🤖 AI Summary
This work addresses the challenges in remote sensing change detection posed by the limited global modeling capacity of CNNs and the high computational cost of Transformers. To this end, the authors propose ChangeRWKV, an efficient architecture based on the RWKV model that enables parallelization during training while maintaining linear time complexity during inference. The method employs a hierarchical RWKV encoder coupled with a Spatial-Temporal Fusion Module (STFM) to effectively align multi-scale spatial features and capture fine-grained temporal changes.
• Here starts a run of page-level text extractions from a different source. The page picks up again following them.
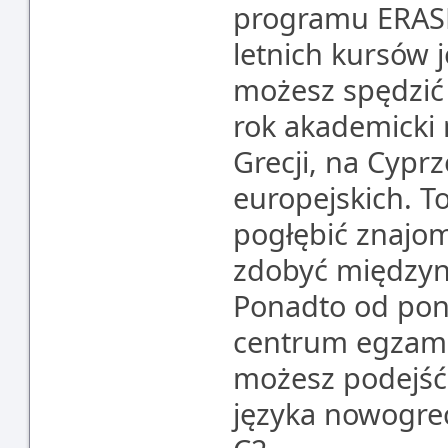
programu ERASM
letnich kursów 
możesz spędzić 
rok akademicki 
Grecji, na Cypr
europejskich. T
pogłębić znajomo
zdobyć międzyn
Ponadto od pona
centrum egzamin
możesz podejść
języka nowogre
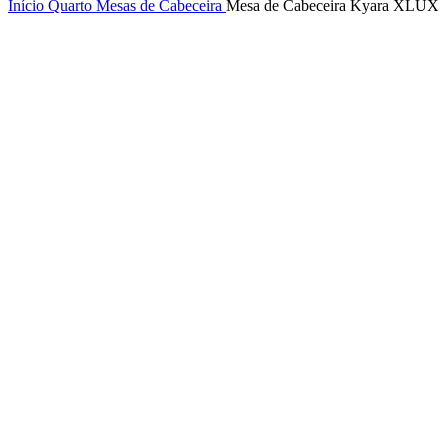
Início
Quarto
Mesas de Cabeceira
Mesa de Cabeceira Kyara XLUX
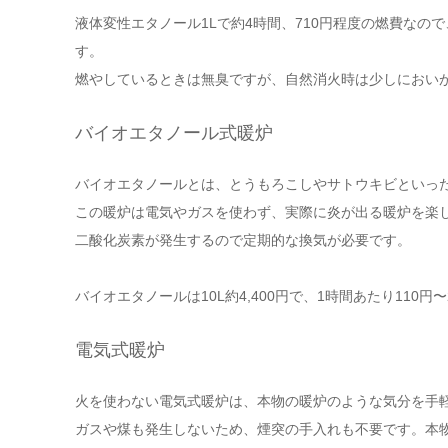
液体変性エタノール1Lで約4時間、710円程度の燃費なので
す。
燃やしているときは無臭ですが、自然消火時は少しにおい
バイオエタノール式暖炉
バイオエタノールとは、とうもろこしやサトウキビといっ
この暖炉は電気やガスを使わず、実際に炎が出る暖炉を楽
二酸化炭素が発生するので定期的な換気が必要です。
バイオエタノールは10L約4,400円で、1時間あたり110
電気式暖炉
火を使わない電気式暖炉は、本物の暖炉のような気分を手
ガスや煤も発生しないため、煙突の手入れも不要です。本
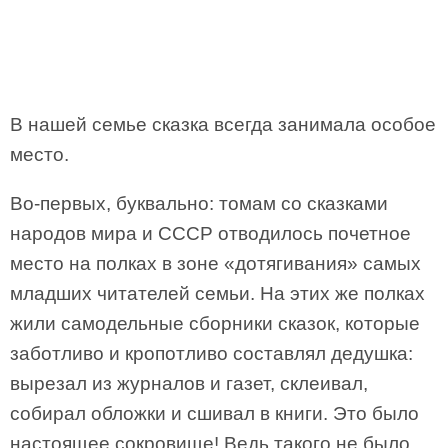
В нашей семье сказка всегда занимала особое
место.
Во-первых, буквально: томам со сказками
народов мира и СССР отводилось почетное
место на полках в зоне «дотягивания» самых
младших читателей семьи. На этих же полках
жили самодельные сборники сказок, которые
заботливо и кропотливо составлял дедушка:
вырезал из журналов и газет, склеивал,
собирал обложки и сшивал в книги. Это было
настоящее сокровище! Ведь такого не было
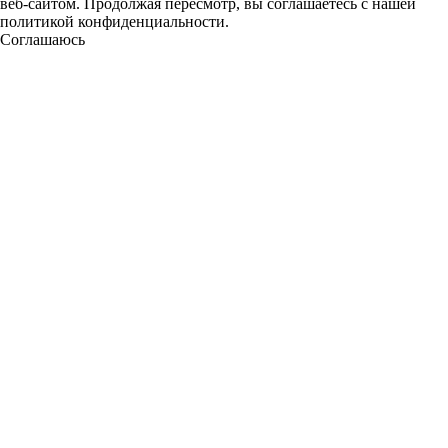
веб-сайтом. Продолжая пересмотр, вы соглашаетесь с нашей
политикой конфиденциальности.
Соглашаюсь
Evaluated on the LEVIR-CD dataset, ChangeRWKV achieves an IoU of 85.46% and an F1 score of 92.16%, significantly reducing both parameter count and FLOPs compared to existing approaches, thereby offering a favorable balance between accuracy and computational efficiency.
📝 Abstract
Existing paradigms for remote sensing change detection are caught in a trade-off: CNNs excel at efficiency but lack global context, while Transformers capture long-range dependencies at a prohibitive computational cost. This paper introduces ChangeRWKV, a new architecture that reconciles this conflict. By building upon the Receptance Weighted Key Value (RWKV) framework, our ChangeRWKV uniquely combines the parallelizable training of Transformers with the linear-time inference of RNNs. Our approach core features two key innovations: a hierarchical RWKV encoder that builds multi-resolution feature representation, and a novel Spatial-Temporal Fusion Module (STFM) engineered to resolve spatial misalignments across scales while distilling fine-grained temporal discrepancies. ChangeRWKV not only achieves state-of-the-art performance on the LEVIR-CD benchmark, with an 85.46% IoU and 92.16% F1 score, but does so while drastically reducing parameters and FLOPs compared to previous leading methods. This work demonstrates a new, efficient, and powerful paradigm for operational-scale change detection. Our code and model are publicly available.